Phillylacrosse.com, Posted 5/5/14
From Press Releases
The University of Pennsylvania men’s lacrosse team will host its first NCAA Championship game since 1988 on Sunday, and what a choice the NCAA selection committee gave them for that first-round game.
Neighborhood rival Drexel will be the Quakers’ opponent in a game that will take place Sunday at 3 p.m. Fans who can’t make it to Franklin Field can watch the game live on ESPNU.
Penn — which earned the fourth of eight seeds in the 18-team field — and Drexel have met 29 times previously, with the Quakers holding a 21-8 lead in the series. Don’t put much credence in that, though, as the teams have met just twice since 1994 (in 2008 and 2009).
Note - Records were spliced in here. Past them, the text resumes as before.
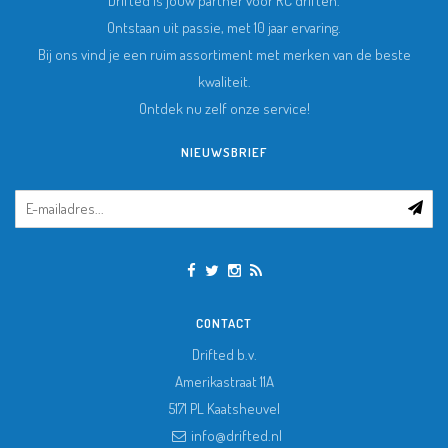
Drifted is jouw partner voor RC driften.
Ontstaan uit passie, met 10 jaar ervaring.
Bij ons vind je een ruim assortiment met merken van de beste
kwaliteit.
Ontdek nu zelf onze service!
NIEUWSBRIEF
CONTACT
Drifted b.v.
Amerikastraat 11A
5171 PL
Kaatsheuvel
info@drifted.nl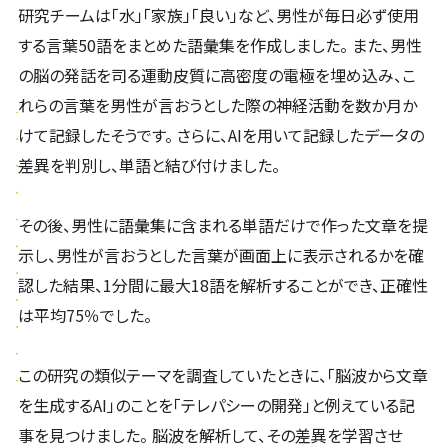
研究チームは「水」「家族」「良い」など、男性が毎日必ず使用
する言葉50語をまとめた語彙集を作成しました。 また、男性
の脳の発話を司る運動皮質に高密度の電極を埋め込み、こ
れらの言葉を男性が言おうとした際の神経活動を数か月か
けて記録したそうです。 さらに、AIを用いて記録したデータの
差異を判別し、単語と結び付けました。
その後、男性に語彙集に含まれる単語だけで作った文章を提
示し、男性が言おうとした言葉が画面上に表示されるかを確
認した結果、1分間に最大18語を解析することができ、正確性
は平均75％でした。
この研究の類似テーマを調査していたときに、「脳波から文章
を生成するAI」のことを「テレパシーの開発」と例えている記
事を見つけました。 脳波を解析して、その差異を学習させ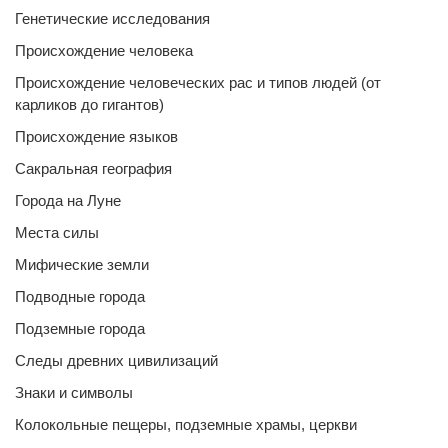
Генетические исследования
Происхождение человека
Происхождение человеческих рас и типов людей (от
карликов до гигантов)
Происхождение языков
Сакральная география
Города на Луне
Места силы
Мифические земли
Подводные города
Подземные города
Следы древних цивилизаций
Знаки и символы
Колокольные пещеры, подземные храмы, церкви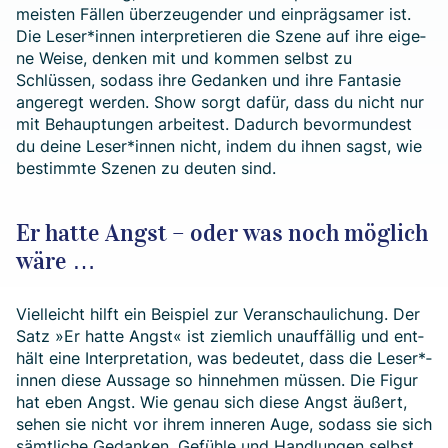
meis­ten Fällen über­zeugen­der und ein­präg­samer ist.
Die Leser*­innen inter­pre­tie­ren die Sze­ne auf ihre eige­
ne Weise, denken mit und kommen selbst zu
Schlüssen, sodass ihre Ge­dan­ken und ihre Fan­ta­sie
ange­regt werden. Show sorgt da­für, dass du nicht nur
mit Be­hauptun­gen ar­beitest. Da­durch be­vor­mun­dest
du deine Leser*­innen nicht, in­dem du ihnen sagst, wie
be­stimmte Sze­nen zu deu­ten sind.
Er hatte Angst – oder was noch möglich
wäre …
Vielleicht hilft ein Bei­spiel zur Ver­an­schau­li­chung. Der
Satz »Er hatte Angst« ist ziemlich un­auf­fällig und ent­
hält eine Inter­pre­ta­tion, was bedeutet, dass die Leser*­
innen die­se Aus­sage so hin­nehmen müssen. Die Figur
hat eben Angst. Wie ge­nau sich diese Angst äußert,
sehen sie nicht vor ihrem inneren Auge, so­dass sie sich
sämt­li­che Gedan­ken, Ge­fühle und Hand­lungen selbst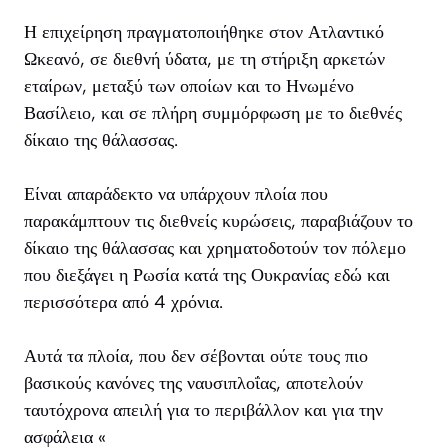
Η επιχείρηση πραγματοποιήθηκε στον Ατλαντικό
Ωκεανό, σε διεθνή ύδατα, με τη στήριξη αρκετών
εταίρων, μεταξύ των οποίων και το Ηνωμένο
Βασίλειο, και σε πλήρη συμμόρφωση με το διεθνές
δίκαιο της θάλασσας.
Είναι απαράδεκτο να υπάρχουν πλοία που
παρακάμπτουν τις διεθνείς κυρώσεις, παραβιάζουν το
δίκαιο της θάλασσας και χρηματοδοτούν τον πόλεμο
που διεξάγει η Ρωσία κατά της Ουκρανίας εδώ και
περισσότερα από 4 χρόνια.
Αυτά τα πλοία, που δεν σέβονται ούτε τους πιο
βασικούς κανόνες της ναυσιπλοΐας, αποτελούν
ταυτόχρονα απειλή για το περιβάλλον και για την
ασφάλεια «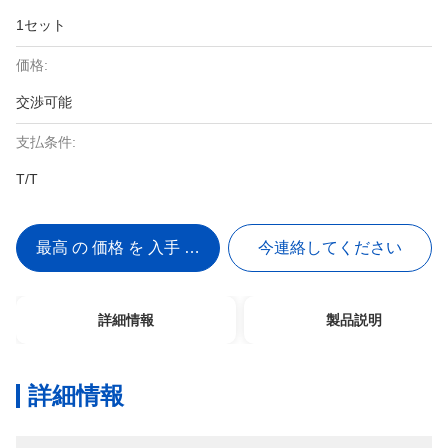
1セット
価格:
交渉可能
支払条件:
T/T
最高 の 価格 を 入手 する
今連絡してください
詳細情報
製品説明
詳細情報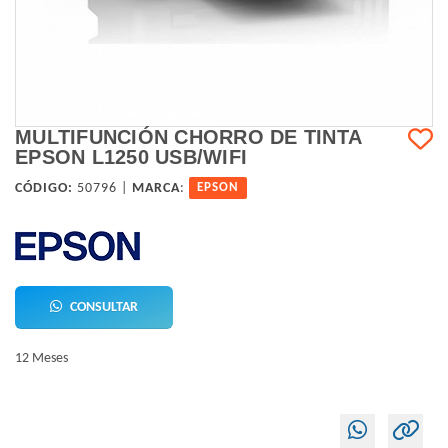
MULTIFUNCIÓN CHORRO DE TINTA
EPSON L1250 USB/WIFI
CÓDIGO:
50796 |
MARCA
:
EPSON
CONSULTAR
12 Meses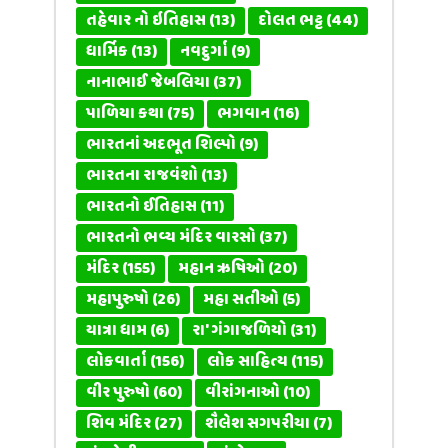
તહેવાર નો ઇતિહાસ
(13)
દોલત ભટ્ટ
(44)
ધાર્મિક
(13)
નવદુર્ગા
(9)
નાનાભાઈ જેબલિયા
(37)
પાળિયા કથા
(75)
ભગવાન
(16)
ભારતનાં અદભૂત શિલ્પો
(9)
ભારતના રાજવંશો
(13)
ભારતનો ઈતિહાસ
(11)
ભારતનો ભવ્ય મંદિર વારસો
(37)
મંદિર
(155)
મહાન ઋષિઓ
(20)
મહાપુરુષો
(26)
મહા સતીઓ
(5)
યાત્રા ધામ
(6)
રા' ગંગાજળિયો
(31)
લોકવાર્તા
(156)
લોક સાહિત્ય
(115)
વીર પુરુષો
(60)
વીરાંગનાઓ
(10)
શિવ મંદિર
(27)
શૈલેશ સગપરીયા
(7)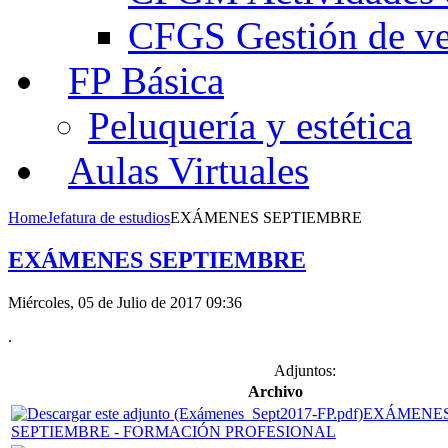
CFGS Gestión de ven
FP Básica
Peluquería y estética
Aulas Virtuales
Home
Jefatura de estudios
EXÁMENES SEPTIEMBRE
EXÁMENES SEPTIEMBRE
Miércoles, 05 de Julio de 2017 09:36
.
Adjuntos:
Archivo
EXÁMENE
SEPTIEMBRE - FORMACIÓN PROFESIONAL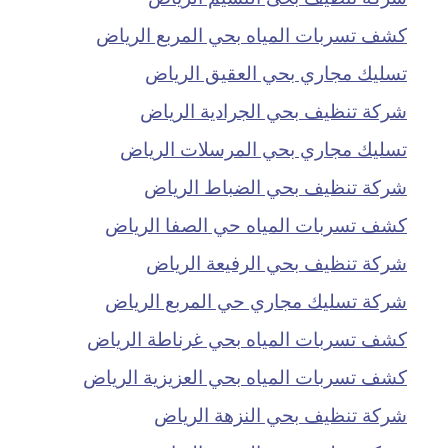
كشف تسربات المياه بحي المربع الرياض
تسليك مجاري بحي العقيق الرياض
شركة تنظيف بحي الجرادية الرياض
تسليك مجاري بحي المرسلات الرياض
شركة تنظيف بحي الضباط الرياض
كشف تسربات المياه حي الصفا الرياض
شركة تنظيف بحي الرفيعة الرياض
شركة تسليك مجاري حي المربع الرياض
كشف تسربات المياه بحي غرناطة الرياض
كشف تسربات المياه بحي العزيزية الرياض
شركة تنظيف بحي النزهة الرياض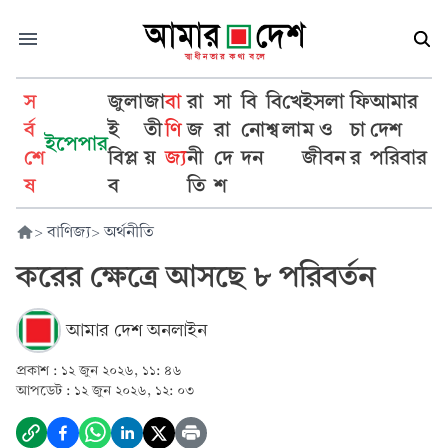
স
জুলা
জা
বা
রা
সা
বি
বি
খে
ইসলা
ফি
আমার
র্ব
ই
তী
ণি
জ
রা
নো
শ্ব
লা
ম ও
চা
দেশ
ইপেপার
শে
বিপ্ল
য়
জ্য
নী
দে
দন
জীবন
র
পরিবার
ষ
ব
তি
শ
>
বাণিজ্য
>
অর্থনীতি
করের ক্ষেত্রে আসছে ৮ পরিবর্তন
আমার দেশ অনলাইন
প্রকাশ :
১২ জুন ২০২৬, ১১: ৪৬
আপডেট :
১২ জুন ২০২৬, ১২: ০৩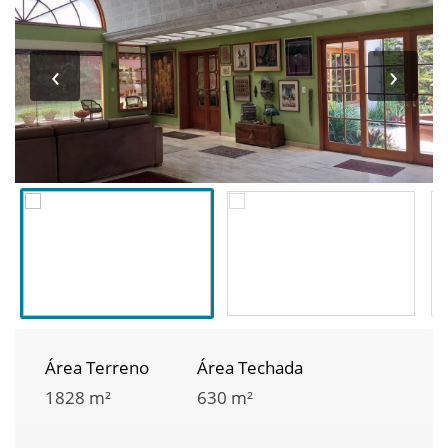
‹
›
Área Terreno
Área Techada
1828 m²
630 m²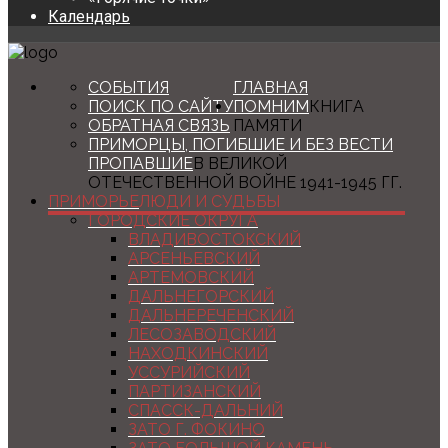
Календарь
СОБЫТИЯ
ГЛАВНАЯ
ПОИСК ПО САЙТУ
ПОМНИМ
КНИГА
ОБРАТНАЯ СВЯЗЬ
ПАМЯТИ
ПРИМОРЦЫ, ПОГИБШИЕ И БЕЗ ВЕСТИ
ПРОПАВШИЕ
В ВЕЛИКОЙ
ОТЕЧЕСТВЕННОЙ ВОЙНЕ 1941-1945 ГГ.
ПРИМОРЬЕ
ЛЮДИ И СУДЬБЫ
ГОРОДСКИЕ ОКРУГА
ВЛАДИВОСТОКСКИЙ
АРСЕНЬЕВСКИЙ
АРТЕМОВСКИЙ
ДАЛЬНЕГОРСКИЙ
ДАЛЬНЕРЕЧЕНСКИЙ
ЛЕСОЗАВОДСКИЙ
НАХОДКИНСКИЙ
УССУРИЙСКИЙ
ПАРТИЗАНСКИЙ
СПАССК-ДАЛЬНИЙ
ЗАТО Г. ФОКИНО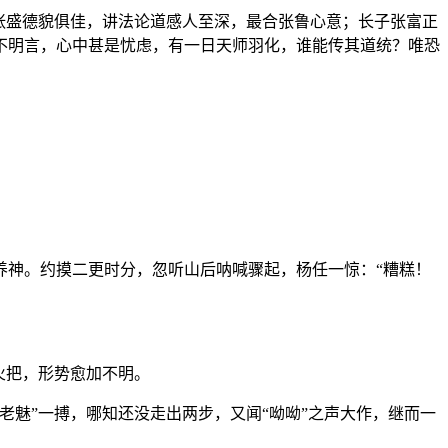
张盛德貌俱佳，讲法论道感人至深，最合张鲁心意；长子张富正
不明言，心中甚是忧虑，有一日天师羽化，谁能传其道统？唯恐
养神。约摸二更时分，忽听山后呐喊骤起，杨任一惊：“糟糕！
火把，形势愈加不明。
魅”一搏，哪知还没走出两步，又闻“呦呦”之声大作，继而一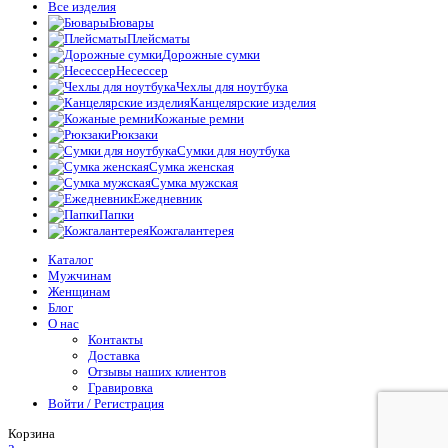
Все изделия
Бювары
Плейсматы
Дорожные сумки
Несессер
Чехлы для ноутбука
Канцелярские изделия
Кожаные ремни
Рюкзаки
Сумки для ноутбука
Сумка женская
Сумка мужская
Ежедневник
Папки
Кожгалантерея
Каталог
Мужчинам
Женщинам
Блог
О нас
Контакты
Доставка
Отзывы наших клиентов
Гравировка
Войти / Регистрация
Корзина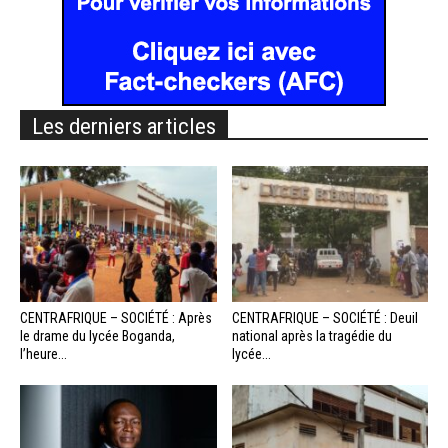
Les derniers articles
CENTRAFRIQUE – SOCIÉTÉ : Après
CENTRAFRIQUE – SOCIÉTÉ : Deuil
le drame du lycée Boganda,
national après la tragédie du
l’heure...
lycée...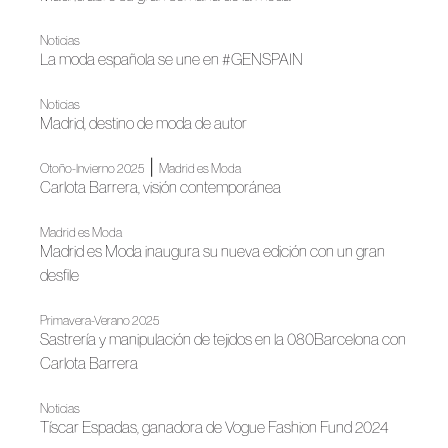
Noticias
La moda española se une en #GENSPAIN
Noticias
Madrid, destino de moda de autor
|
Otoño-Invierno 2025
Madrid es Moda
Carlota Barrera, visión contemporánea
Madrid es Moda
Madrid es Moda inaugura su nueva edición con un gran
desfile
Primavera-Verano 2025
Sastrería y manipulación de tejidos en la 080Barcelona con
Carlota Barrera
Noticias
Tíscar Espadas, ganadora de Vogue Fashion Fund 2024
The game will also mark a return to Franklin Field for Drexel head coach Brian Voelker, who left his head coaching position at Penn following that 2009 season and made the move to the Dragons. Mike Murphy, of course, replaced Voelker here at Penn.
Sunday’s game will be the fifth NCAA game that Penn has hosted at Franklin Field. In addition to that 1988 game (a 12-9 Penn win over Loyola in a quarterfinal), the Quakers have also hosted games in 1977 (14-12 quarterfinal loss to Navy); 1984 (8-7 quarterfinal loss to Army); and 1987 (11-10 first-round win over UMass).
Penn is 11-3 and has won eight games in a row, the most since the 1988 team won eight straight before an NCAA semifinal loss to Syracuse. The Quakers won their first Ivy League Tournament title on Sunday afternoon, defeating No. 1 seed and host Harvard 7-5 at Harvard Stadium.
The Dragons earned their first ever NCAA Tournament appearance by defeating Hofstra in the CAA title game, 11-10, in triple overtime. Freshman Cole Shafer was the hero, ending the marathon affair 43 seconds into the third extra session. It was the second straight overtime win for Drexel, who defeated Towson by the same 11-10 score in the CAA semifinals. The Dragons are now 12-4 on the season.
Overall, Penn has made 12 NCAA Championship appearances, the most recent coming under Murphy in 2011 when the Quakers fell in the first round at Notre Dame, 13-6.